Stage-Based Mobile Intervention for Substance Use Disorders in Primary Care: Development and Test of Acceptability

JMIR Med Inform. 2018 Jan 2;6(1):e1. doi: 10.2196/medinform.7355.


Background: In 2016, 21 million Americans aged 12 years and older needed treatment for a substance use disorder (SUD). However, only 10% to 11% of individuals requiring SUD treatment received it. Given their access to patients, primary care providers are in a unique position to perform universal Screening, Brief Intervention, and Referral to Treatment (SBIRT) to identify individuals at risk, fill gaps in services, and make referrals to specialty treatment when indicated. Major barriers to SBIRT include limited time among providers and low motivation to change among many patients.

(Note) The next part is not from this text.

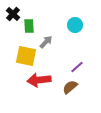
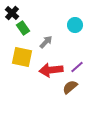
black cross: moved 1 px left, 1 px up
green rectangle: moved 6 px left, 2 px down; rotated 32 degrees counterclockwise
yellow square: moved 4 px left, 1 px down
red arrow: moved 12 px right, 10 px up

Objective: The objective of this study was to develop and test the acceptability of a prototype of a mobile-delivered substance use risk intervention (SURI) for primary care patients and a clinical dashboard for providers that can address major barriers to SBIRT for risky drug use. The SURI delivers screening and feedback on SUD risk via mobile tools to patients at home or in the waiting room; for patients at risk, it also delivers a brief intervention based on the transtheoretical model of behavior change (TTM) to facilitate progress through the stages of change for quitting the most problematic drug and for seeking treatment if indicated. The prototype also delivers 30 days of stage-matched text messages and 4 Web-based activities addressing key topics. For providers, the clinical dashboard summarizes the patient's SUD risk scores and stage of change data, and provides stage-matched scripts to guide in-person sessions.

Methods: A total of 4 providers from 2 federally qualified health centers (FQHCs) were recruited for the pilot test, and they in turn recruited 5 patients with a known SUD. Furthermore, 3 providers delivered dashboard-guided SBIRT sessions and completed a brief acceptability survey. A total of 4 patients completed a Web-based SURI session and in-person SBIRT session, accessed other program components, and completed 3 acceptability surveys over 30 days. Questions in the surveys were adapted from the National Cancer Institute's Education Materials Review Form. Response options ranged from 1=strongly disagree to 5=strongly agree. The criterion for establishing acceptability was an overall rating of 4.0 or higher across items.

Results: For providers, the overall mean acceptability rating was 4.4 (standard deviation [SD] 0.4). Notably, all providers gave a rating of 5.0 for the item, "The program can give me helpful information about my patient." For patients, the overall mean acceptability rating was 4.5 (SD 0.3) for the mobile- and provider-delivered SBIRT sessions and 4.0 (SD 0.4) for the text messages and Web-based activities. One highly rated item was "The program could help me make some positive changes" (4.5).

Conclusions: The SURI program and clinical dashboard, developed to reduce barriers to SBIRT in primary care, were well received by providers and patients.

Keywords: behavioral medicine; expert system; pilot projects; primary care; substance use disorders.